Fonte: Governo Federal
Quem são os contemplados?
De acordo com o CNPq, a maioria dos contemplados (50,3%) está na faixa etária de 40 a 54 anos. O quantitativo total de bolsas oferecido pela chamada é de 5.707, com possibilidade de acréscimo após a fase de recursos. Esse número corresponde à renovação das bolsas atualmente vigentes, com término previsto para 2026.
Novos níveis de bolsas
A chamada mantém a nova nomenclatura de níveis das bolsas, que desde o ano passado variam em três níveis (de "A" a "C"), substituindo a antiga gradação em cinco níveis (de “A” a “E”), conforme a Resolução Normativa 12/2024 do CNPq.
Investimentos e duração
As propostas aprovadas na Linha 1 (Produtividade em Desenvolvimento Tecnológico e Extensão Inovadora) serão financiadas com recursos estimados em R$ 21,9 milhões. As Linhas 2 e 3 (Produtividade em Pesquisa e Pesquisa Senior) contarão com um total de R$ 565,4 milhões – recursos do orçamento do CNPq, que serão liberados conforme a disponibilidade orçamentária. A duração e os valores das bolsas são variáveis.

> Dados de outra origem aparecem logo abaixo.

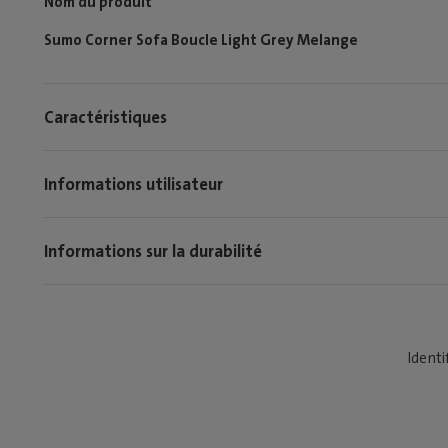
Nom du produit
Sumo Corner Sofa Boucle Light Grey Melange
Caractéristiques
Informations utilisateur
Informations sur la durabilité
Identi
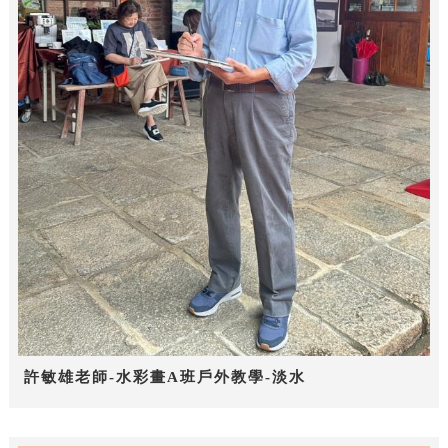
許敏雄老師-水彩畫A班戶外教學-淡水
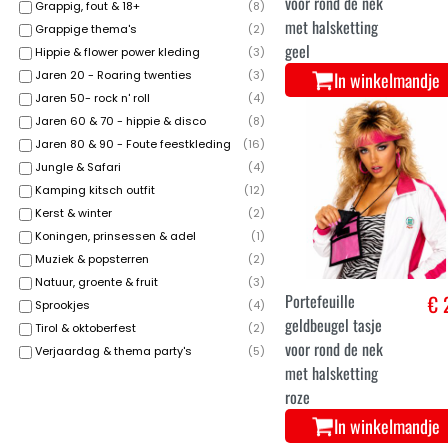
voor rond de nek
Grappig, fout & 18+
(
8
)
met halsketting
Grappige thema's
(
2
)
geel
Hippie & flower power kleding
(
3
)
In winkelmandje
Jaren 20 - Roaring twenties
(
3
)
Jaren 50- rock n' roll
(
4
)
Jaren 60 & 70 - hippie & disco
(
8
)
Jaren 80 & 90 - Foute feestkleding
(
16
)
Jungle & Safari
(
4
)
Kamping kitsch outfit
(
12
)
Kerst & winter
(
2
)
Koningen, prinsessen & adel
(
1
)
Muziek & popsterren
(
2
)
Natuur, groente & fruit
(
3
)
Portefeuille
€ 
Sprookjes
(
4
)
geldbeugel tasje
Tirol & oktoberfest
(
2
)
voor rond de nek
Verjaardag & thema party's
(
5
)
met halsketting
roze
In winkelmandje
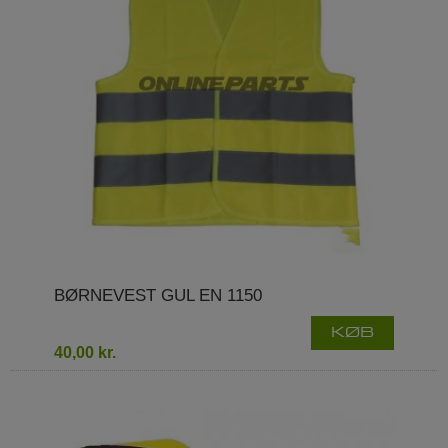
BØRNEVEST GUL EN 1150
KØB
40,00 kr.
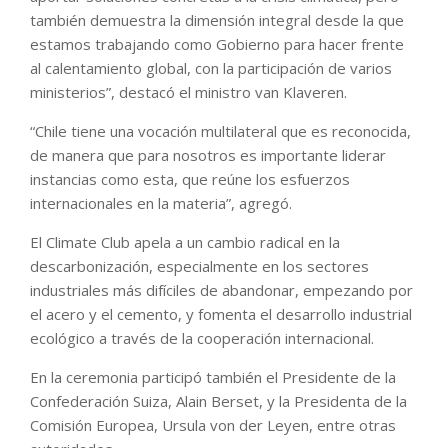
también demuestra la dimensión integral desde la que
estamos trabajando como Gobierno para hacer frente
al calentamiento global, con la participación de varios
ministerios”, destacó el ministro van Klaveren.
“Chile tiene una vocación multilateral que es reconocida,
de manera que para nosotros es importante liderar
instancias como esta, que reúne los esfuerzos
internacionales en la materia”, agregó.
El Climate Club apela a un cambio radical en la
descarbonización, especialmente en los sectores
industriales más difíciles de abandonar, empezando por
el acero y el cemento, y fomenta el desarrollo industrial
ecológico a través de la cooperación internacional.
En la ceremonia participó también el Presidente de la
Confederación Suiza, Alain Berset, y la Presidenta de la
Comisión Europea, Ursula von der Leyen, entre otras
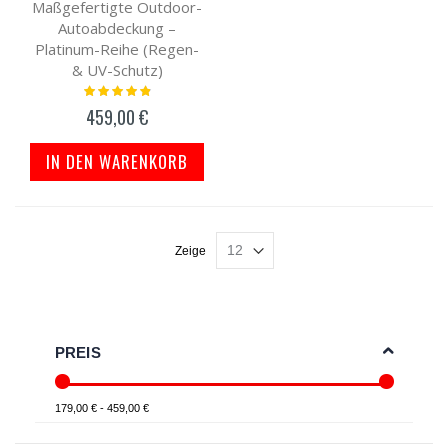
Maßgefertigte Outdoor-
Autoabdeckung –
Platinum-Reihe (Regen-
& UV-Schutz)
Bewertung:
100%
459,00 €
IN DEN WARENKORB
Zeige
PREIS
179,00 € - 459,00 €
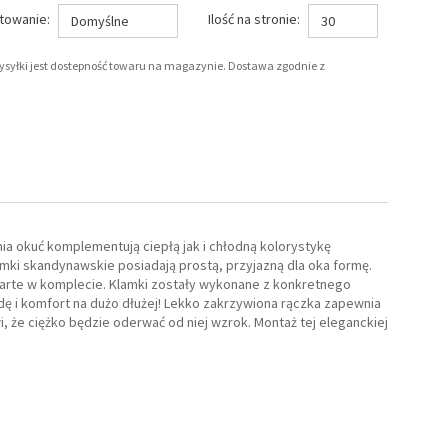
towanie:
Ilość na stronie:
Domyślne
30
wysyłki jest dostepność towaru na magazynie. Dostawa zgodnie z
ia okuć komplementują ciepłą jak i chłodną kolorystykę
ki skandynawskie posiadają prostą, przyjazną dla oka formę.
warte w komplecie. Klamki zostały wykonane z konkretnego
dę i komfort na dużo dłużej! Lekko zakrzywiona rączka zapewnia
, że ciężko będzie oderwać od niej wzrok. Montaż tej eleganckiej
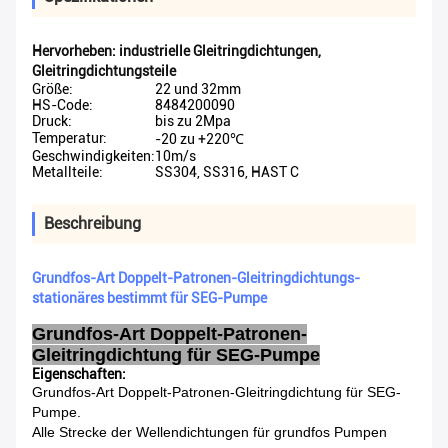
Hervorheben:
industrielle Gleitringdichtungen
,
Gleitringdichtungsteile
Größe:
22 und 32mm
HS-Code:
8484200090
Druck:
bis zu 2Mpa
Temperatur:
-20 zu +220℃
Geschwindigkeiten:
10m/s
Metallteile:
SS304, SS316, HAST C
Beschreibung
Grundfos-Art Doppelt-Patronen-Gleitringdichtungs-
stationäres bestimmt für SEG-Pumpe
Grundfos-Art Doppelt-Patronen-
Gleitringdichtung für SEG-Pumpe
Eigenschaften:
Grundfos-Art Doppelt-Patronen-Gleitringdichtung für SEG-
Pumpe.
Alle Strecke der Wellendichtungen für grundfos Pumpen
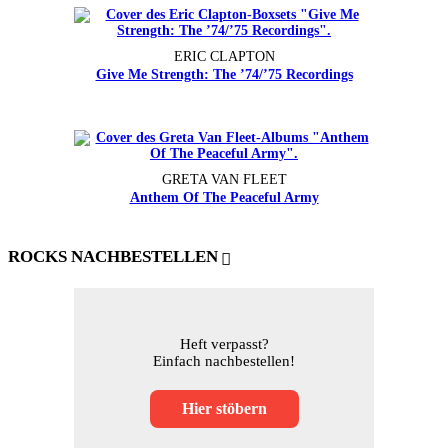
ERIC CLAPTON
Give Me Strength: The ’74/’75 Recordings
GRETA VAN FLEET
Anthem Of The Peaceful Army
ROCKS NACHBESTELLEN
Heft verpasst?
Einfach nachbestellen!
Hier stöbern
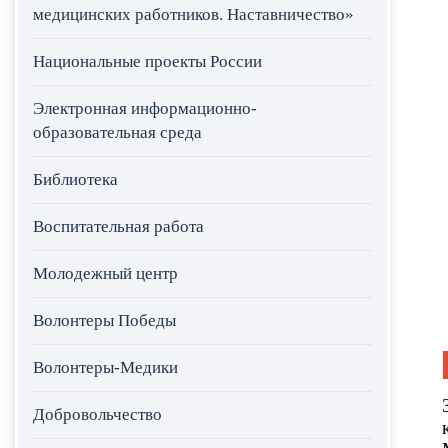
медицинских работников. Наставничество»
Национальные проекты России
Электронная информационно-
образовательная среда
Библиотека
Воспитательная работа
Молодежный центр
Волонтеры Победы
Волонтеры-Медики
Добровольчество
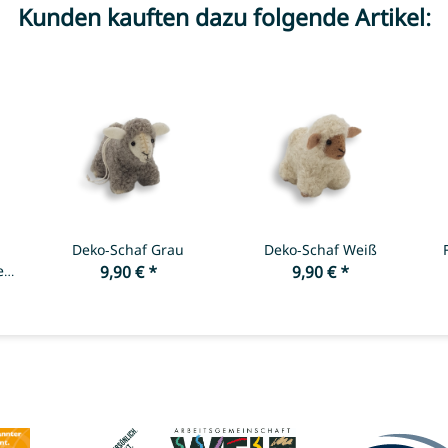
Kunden kauften dazu folgende Artikel:
Deko-Schaf Grau
Deko-Schaf Weiß
e
9,90 €
*
9,90 €
*
*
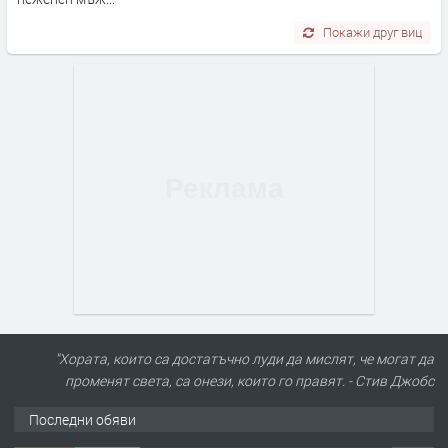
Покажи друг виц
ПРЕДЛАГА
Търсим работник за работа в
разсадник
"Хората, които са достатъчно луди да мислят, че могат да
променят света, са онези, които го правят. - Стив Джобс
преди 4 месеца
Последни обяви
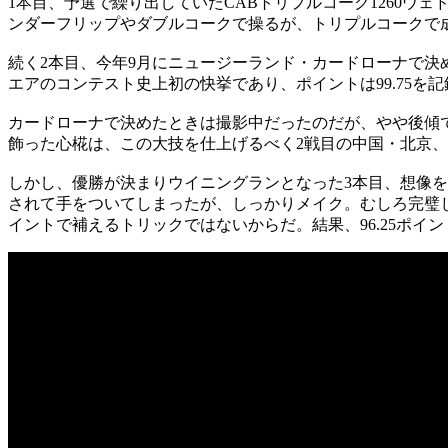
1本目、予選で繰り出していたCABトリプルコーク1260ウェ
ンダーフリップやダブルコークで操るが、トリプルコークで
続く2本目、今年9月にニュージーランド・カードローナで決
エアのコンテスト史上初の快挙であり、ポイントは99.75を記
カードローナで決めたときは撮影中だったのだが、やや後傾
飾った心椛は、この大技を仕上げるべく2戦目の中国・北京
しかし、優勝が決まりウイニングランとなった3本目、想像を
されて手をついてしまったが、しっかりメイク。むしろ完璧じゃ
イントで補えるトリックではないからだ。結果、96.25ポイ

50 anos de incentivo à ciência
O edital de bolsas de produtividade completa 50 anos em 2026, consolidando-se como um dos mais bem-sucedidos instrumentos de fomento à atividade científica de alto nível no Brasil. A chamada foi ampliada e aprimorada a partir de 2023, com a oferta de 1.500 novas bolsas e a extensão do adicional de bancada a todas as bolsas PQ e DT, beneficiando mais de 18 mil pesquisadores. Anteriormente, apenas 1/3 dos bolsistas recebiam este auxílio, usado para apoiar pequenas despesas com laboratórios, expedições e grupos de pesquisa.
Parcerias com as FAPs
O CNPq busca firmar acordos com as fundações de amparo à pesquisa (FAPs) nos Estados para a criação de programas de bolsas de produtividade patrocinadas por essas fundações. O objetivo é permitir a contemplação, com recursos dos respectivos estados, de propostas qualificadas e recomendadas pela chamada pública do CNPq, mas que não puderam ser atendidas devido à classificação.
O que esperar do futuro?
Com o aumento do investimento e a expansão do programa, o CNPq espera impulsionar ainda mais a produção científica brasileira, incentivando a pesquisa de alto nível e a formação de novos talentos. A expectativa é que as parcerias com as FAPs ampliem ainda mais o alcance do programa, democratizando o acesso às bolsas e fortalecendo a ciência em todo o país. O resultado preliminar está sujeito a revisão após a fase de reconsiderações, que tem prazo de 10 dias a contar de 18 de maio de 2026. Afinal, qual o impacto real desse investimento a longo prazo?